FOI Disclosure Stories 27 April – 3 May 2009

New footage released of July 7 bombers – Guardian Unlimited 01/05/09
“New footage of the July 7 bombers was released today after a three-year freedom of information battle. The images show the terrorists chatting, putting on rucksacks and buying snacks on their way to blow up tube trains. Hasib Hussain is also seen shopping for a battery and stopping at McDonald’s as he struggles to make his device work after the other bombs have been detonated… Last month the information commissioner dismissed Scotland Yard’s objections that disclosure could disrupt its investigations, and ordered the release of seven pieces of footage.”

Home Office ‘colluded with Phorm’ – BBC 28/04/09
“The Home Office has been accused of colluding with online ad firm Phorm on ‘informal guidance’ to the public on whether the company’s service is legal. E-mails between the ministry and Phorm show the department asking if the firm would be ‘comforted’ by its position. The messages show Phorm making changes to the guidance sought by the ministry… The e-mail exchanges were released under a Freedom of Information (FOI) Act request made by a member of the public and sent to the BBC.”

Radioactive leaks from naval base
– Channel 4 27/04/09
“Britain’s Trident submarine fleet is accused of behaving ‘above the law’ after a secret series of radioactive leaks and hazardous practices at its base were revealed by Channel 4 News.
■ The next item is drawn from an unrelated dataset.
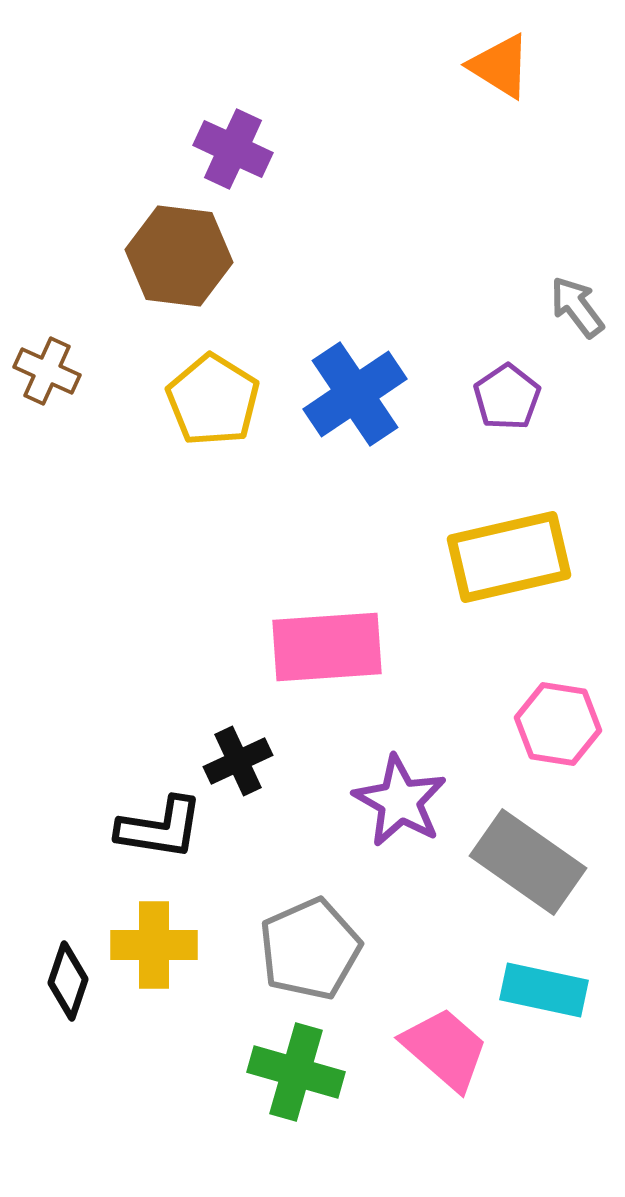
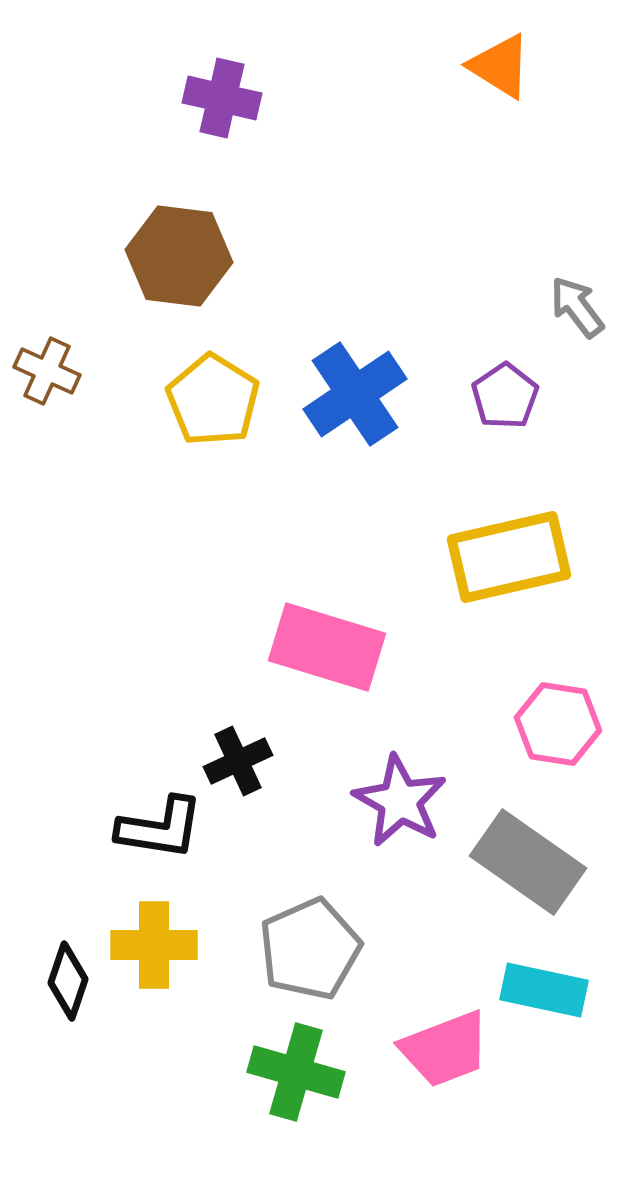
purple cross: moved 11 px left, 51 px up; rotated 12 degrees counterclockwise
purple pentagon: moved 2 px left, 1 px up
pink rectangle: rotated 21 degrees clockwise
pink trapezoid: rotated 118 degrees clockwise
Nuclear discharges, safety fears and concerns over poor maintenance at the Faslane naval base in Scotland were so acute experts say it should have been closed down, a Channel 4 News investigation has found. Details of the nuclear breaches at the base, part of Her Majesty’s Naval Base Clyde, were unearthed via a series of Freedom of Information (FoI) requests by this programme.”


Pro rata salary
– BBC 28/04/09
“Derry City Council has paid the manager of City of Derry airport almost £35,000 since he took up the part-time post just over three months ago. The information was revealed to the BBC following a request under the Freedom of Information Act. Albert Harrison was hired on 13 January to work three days a week. If that is still the case, he will have worked, at most, 48 days to date – equating to £725 a day.”